Records for this exercise —
Start of Block

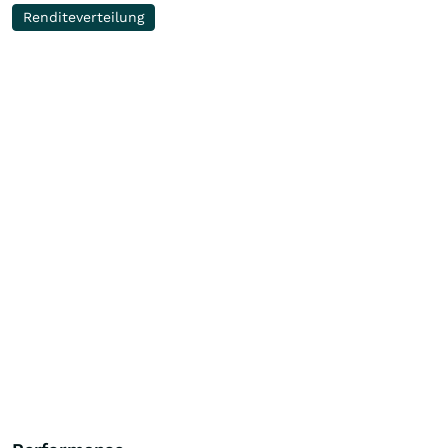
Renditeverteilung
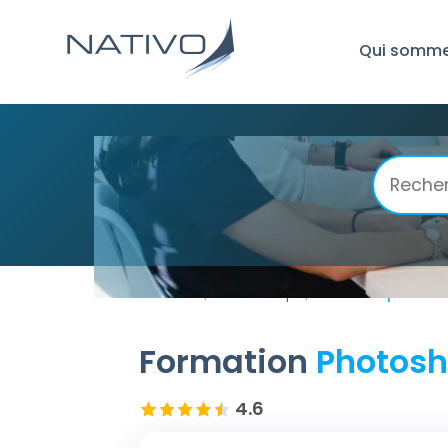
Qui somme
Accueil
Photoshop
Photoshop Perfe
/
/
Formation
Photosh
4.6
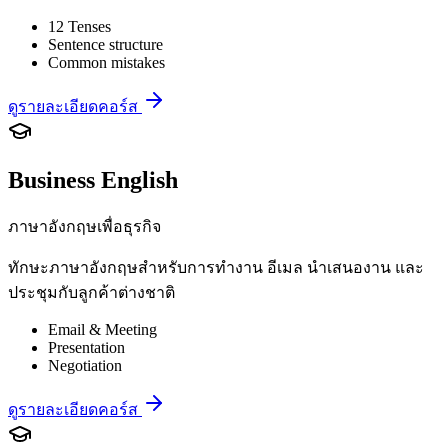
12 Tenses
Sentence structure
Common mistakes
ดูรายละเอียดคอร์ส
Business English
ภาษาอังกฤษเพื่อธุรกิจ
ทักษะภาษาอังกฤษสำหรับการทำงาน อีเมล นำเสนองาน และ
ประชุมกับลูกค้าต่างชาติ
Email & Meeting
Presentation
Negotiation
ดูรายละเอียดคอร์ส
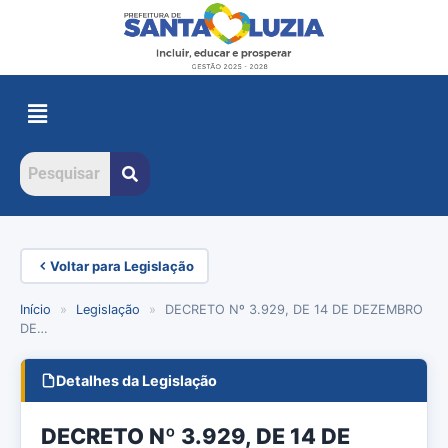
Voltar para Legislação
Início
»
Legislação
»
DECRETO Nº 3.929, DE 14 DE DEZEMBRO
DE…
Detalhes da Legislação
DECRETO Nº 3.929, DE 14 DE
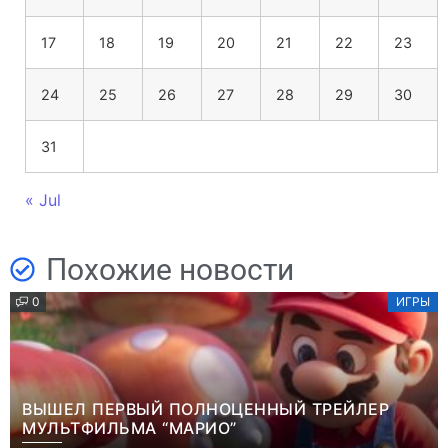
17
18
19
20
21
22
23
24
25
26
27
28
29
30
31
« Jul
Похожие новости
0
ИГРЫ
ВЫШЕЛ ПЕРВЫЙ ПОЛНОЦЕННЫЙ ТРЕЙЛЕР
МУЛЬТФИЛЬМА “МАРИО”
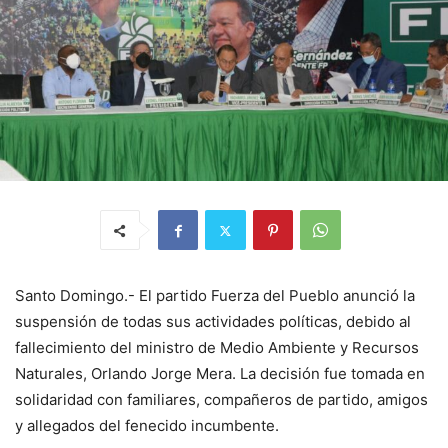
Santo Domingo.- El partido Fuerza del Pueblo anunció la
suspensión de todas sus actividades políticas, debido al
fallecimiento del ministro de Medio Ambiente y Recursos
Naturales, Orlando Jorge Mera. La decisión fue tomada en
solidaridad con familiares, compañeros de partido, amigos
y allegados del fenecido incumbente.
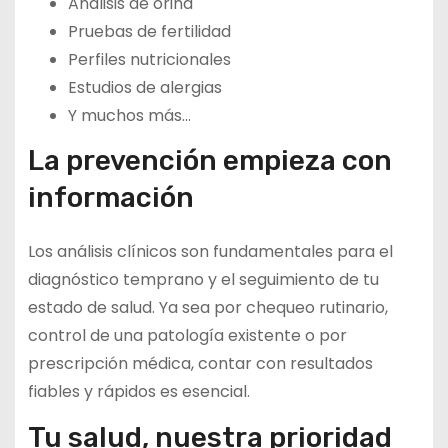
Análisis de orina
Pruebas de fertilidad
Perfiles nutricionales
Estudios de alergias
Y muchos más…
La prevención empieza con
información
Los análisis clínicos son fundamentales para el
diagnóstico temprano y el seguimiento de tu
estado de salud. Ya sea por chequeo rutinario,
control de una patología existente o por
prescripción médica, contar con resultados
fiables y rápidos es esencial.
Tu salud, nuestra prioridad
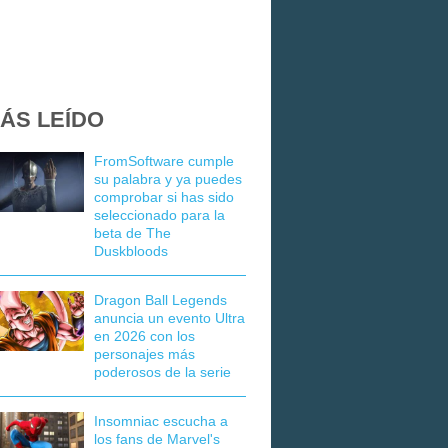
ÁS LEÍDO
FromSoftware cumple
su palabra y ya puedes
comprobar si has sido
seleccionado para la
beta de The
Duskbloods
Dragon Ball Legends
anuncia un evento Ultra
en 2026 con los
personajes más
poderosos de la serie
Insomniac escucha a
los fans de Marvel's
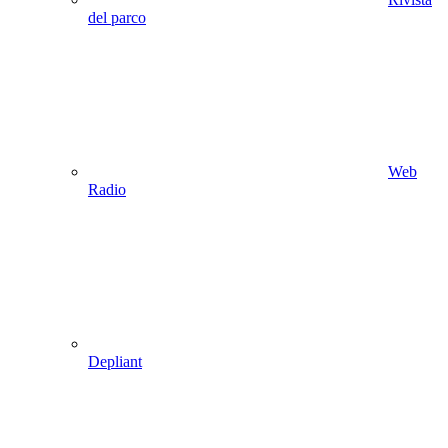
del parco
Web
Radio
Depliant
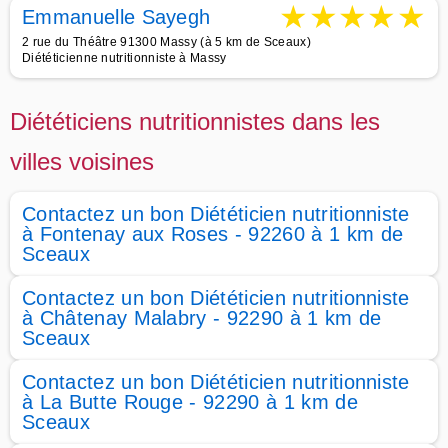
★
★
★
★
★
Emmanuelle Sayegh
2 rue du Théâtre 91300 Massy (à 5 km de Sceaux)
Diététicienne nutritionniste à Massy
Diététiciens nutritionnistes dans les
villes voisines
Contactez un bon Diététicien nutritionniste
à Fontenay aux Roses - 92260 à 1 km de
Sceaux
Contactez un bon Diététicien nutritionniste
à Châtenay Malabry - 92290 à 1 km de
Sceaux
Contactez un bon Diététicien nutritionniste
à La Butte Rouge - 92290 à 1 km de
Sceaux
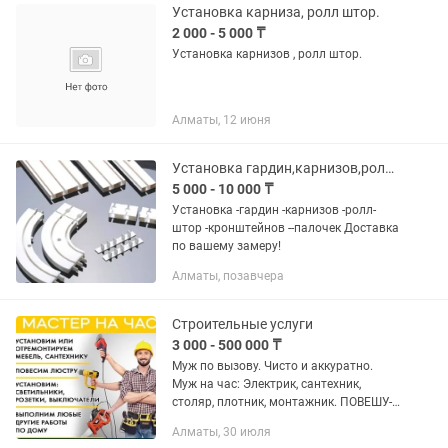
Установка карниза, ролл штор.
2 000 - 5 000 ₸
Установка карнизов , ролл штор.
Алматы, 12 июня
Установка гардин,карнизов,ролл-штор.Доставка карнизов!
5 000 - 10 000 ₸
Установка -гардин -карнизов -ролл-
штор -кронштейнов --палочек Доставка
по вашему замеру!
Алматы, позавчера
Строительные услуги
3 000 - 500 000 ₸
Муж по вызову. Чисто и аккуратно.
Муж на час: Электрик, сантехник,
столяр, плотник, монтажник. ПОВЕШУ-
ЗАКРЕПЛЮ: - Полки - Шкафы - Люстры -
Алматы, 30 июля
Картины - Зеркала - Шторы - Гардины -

End of Block

All entries above must be duplicated exactly; please omit any picture they hold.

Renditeverteilung
Qui somme
Accueil
Photoshop
Photoshop Perfe
/
/
Formation
Photosh
4.6
12 Tenses
Sentence structure
Common mistakes
ดูรายละเอียดคอร์ส
Business English
ภาษาอังกฤษเพื่อธุรกิจ
ทักษะภาษาอังกฤษสำหรับการทำงาน อีเมล นำเสนองาน และ
ประชุมกับลูกค้าต่างชาติ
Email & Meeting
Presentation
Negotiation
ดูรายละเอียดคอร์ส
Voltar para Legislação
Início
»
Legislação
»
DECRETO Nº 3.929, DE 14 DE DEZEMBRO
DE…
Detalhes da Legislação
DECRETO Nº 3.929, DE 14 DE
17
18
19
20
21
22
23
24
25
26
27
28
29
30
31
« Jul
Похожие новости
0
ИГРЫ
ВЫШЕЛ ПЕРВЫЙ ПОЛНОЦЕННЫЙ ТРЕЙЛЕР
МУЛЬТФИЛЬМА “МАРИО”
Santo Domingo.- El partido Fuerza del Pueblo anunció la
suspensión de todas sus actividades políticas, debido al
fallecimiento del ministro de Medio Ambiente y Recursos
Naturales, Orlando Jorge Mera. La decisión fue tomada en
solidaridad con familiares, compañeros de partido, amigos
y allegados del fenecido incumbente.
Análisis de orina
Pruebas de fertilidad
Perfiles nutricionales
Estudios de alergias
Y muchos más…
La prevención empieza con
información
Los análisis clínicos son fundamentales para el
diagnóstico temprano y el seguimiento de tu
estado de salud. Ya sea por chequeo rutinario,
control de una patología existente o por
prescripción médica, contar con resultados
fiables y rápidos es esencial.
Tu salud, nuestra prioridad
ÁS LEÍDO
FromSoftware cumple
su palabra y ya puedes
comprobar si has sido
seleccionado para la
beta de The
Duskbloods
Dragon Ball Legends
anuncia un evento Ultra
en 2026 con los
personajes más
poderosos de la serie
Insomniac escucha a
los fans de Marvel's
del parco
Web
Radio
Depliant
★
★
★
★
★
Emmanuelle Sayegh
2 rue du Théâtre 91300 Massy (à 5 km de Sceaux)
Diététicienne nutritionniste à Massy
Diététiciens nutritionnistes dans les
villes voisines
Contactez un bon Diététicien nutritionniste
à Fontenay aux Roses - 92260 à 1 km de
Sceaux
Contactez un bon Diététicien nutritionniste
à Châtenay Malabry - 92290 à 1 km de
Sceaux
Contactez un bon Diététicien nutritionniste
à La Butte Rouge - 92290 à 1 km de
Sceaux
Установка карниза, ролл штор.
2 000 - 5 000 ₸
Установка карнизов , ролл штор.
Алматы, 12 июня
Установка гардин,карнизов,ролл-штор.Доставка карнизов!
5 000 - 10 000 ₸
Установка -гардин -карнизов -ролл-
штор -кронштейнов --палочек Доставка
по вашему замеру!
Алматы, позавчера
Строительные услуги
3 000 - 500 000 ₸
Муж по вызову. Чисто и аккуратно.
Муж на час: Электрик, сантехник,
столяр, плотник, монтажник. ПОВЕШУ-
ЗАКРЕПЛЮ: - Полки - Шкафы - Люстры -
Алматы, 30 июля
Картины - Зеркала - Шторы - Гардины -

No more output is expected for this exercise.